If your average blood pressure is greater than 120/80 but less than 140/90, that qualifies you for the diagnosis of “prehypertension,” a condition that affects tens of millions of Americans. According to a recent expert consensus called the JNC-7, people in this category definitely need some form of intervention; otherwise they have a significantly elevated risk for heart attacks, congestive heart failure, strokes, or chronic kidney disease. The two fundamental interventions for normalizing blood pressure include weight loss, with a goal of getting the percentage of body fat below 20 percent, and a vigorous exercise program that includes at least three hours of aerobic activity and two hours of weight lifting or similar resistance exercises every week. Also, people with elevated blood pressure should restrict their consumption of salt, refined carbohydrates, and alcohol. They also should avoid smoking altogether, for many reasons.

In addition to avoiding unhealthy foods, you need to include certain essential nutrients in your diet. These must-haves include potassium (abundant in citrus fruits, melons, bananas, nuts, and figs) and magnesium (found in leafy green vegetables, seafood, whole grains, and nuts). Many people with elevated blood pressure also benefit from a magnesium supplement of 300 to 500 mg per day.
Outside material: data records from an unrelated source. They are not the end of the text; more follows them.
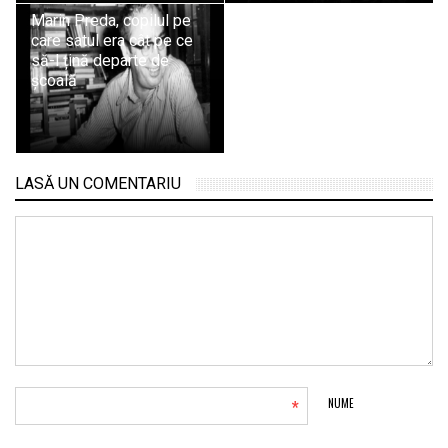
Marin Preda, copilul pe
care satul era cât pe ce
să-l țină departe de
școală
LASĂ UN COMENTARIU
*
NUME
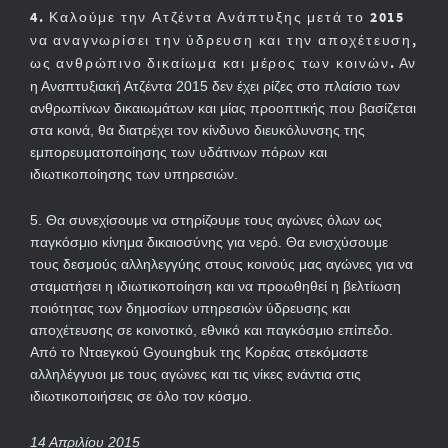
4. Κ
αλούμε την Ατζέντα Ανάπτυξης μετά το
2015
να αναγνωρίσει την ύδρευση
και την αποχέτευση,
ως ανθρώπινο δικαίωμα
και μέρος των κοινών.
Αν
η Αναπτυξιακή Ατζέντα 2015 δεν έχει ρίζες στο πλαίσιο των
ανθρωπίνων δικαιωμάτων και μίας προοπτικής που βασίζεται
στα κοινά, θα διατρέχει τον κίνδυνο διευκόλυνσης της
εμπορευματοποίησης των υδάτινων πόρων και
ιδιωτικοποίησης των υπηρεσιών.
5. Θα συνεχίσουμε να στηρίζουμε τους αγώνες όλων ως
παγκόσμιο κίνημα δικαιοσύνης για νερό. Θα ενισχύσουμε
τους δεσμούς αλληλεγγύης στους κοινούς μας αγώνες για να
σταματήσει η ιδιωτικοποίηση και να προωθηθεί η βελτίωση
ποιότητας των δημοσίων υπηρεσιών ύδρευσης και
αποχέτευσης σε κοινοτικό, εθνικό και παγκόσμιο επίπεδο.
Από το Νταεγκού Gyoungbuk της Κορέας στεκόμαστε
αλληλέγγυοι με τους αγώνες και τις νίκες ενάντια στις
ιδιωτικοποιήσεις σε όλο τον κόσμο.
14 Απριλίου 2015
Another beneficial supplement, omega-3 fatty acids from cold-water fish, helps lower blood pressure. Excellent food sources include wild Pacific salmon and sardines—both of which are low in mercury and other toxins. In addition to eating these fish, I recommend taking a supplement in liquid or capsules that provides at least 2 to 3 grams per day of a combination of EPA and DHA, the two most beneficial omega-3 fatty acids. Fish oil works even better when combined with garlic. You can either try eating two to three raw cloves a day, or take 1 to 3 grams of a freeze-dried garlic powder in capsule form.

According to several medical studies, olive oil also helps lower blood pressure. It contains polyphenols, compounds known to decrease inflammation and increase the production of nitric oxide, a gaseous molecule that relaxes blood vessel walls. Polyphenols give extra virgin olive oil its pungent flavor, which explains why it’s the most powerful at lowering blood pressure.

In addition, olive leaves contain oleuropein, a chemical that has been shown to lower blood pressure. Extracts of olive leaf are typically available in 500 mg capsules; I recommend three to four capsules per day. I also recommend two other supplements, L-arginine, an amino acid, and folic acid, a B-complex vitamin. Like olive oil, both of these nutrients relax blood vessels by increasing nitric oxide production. The dose of L-arginine is 2 grams twice daily; folic acid can be taken in a daily dose of 1,000 mcg.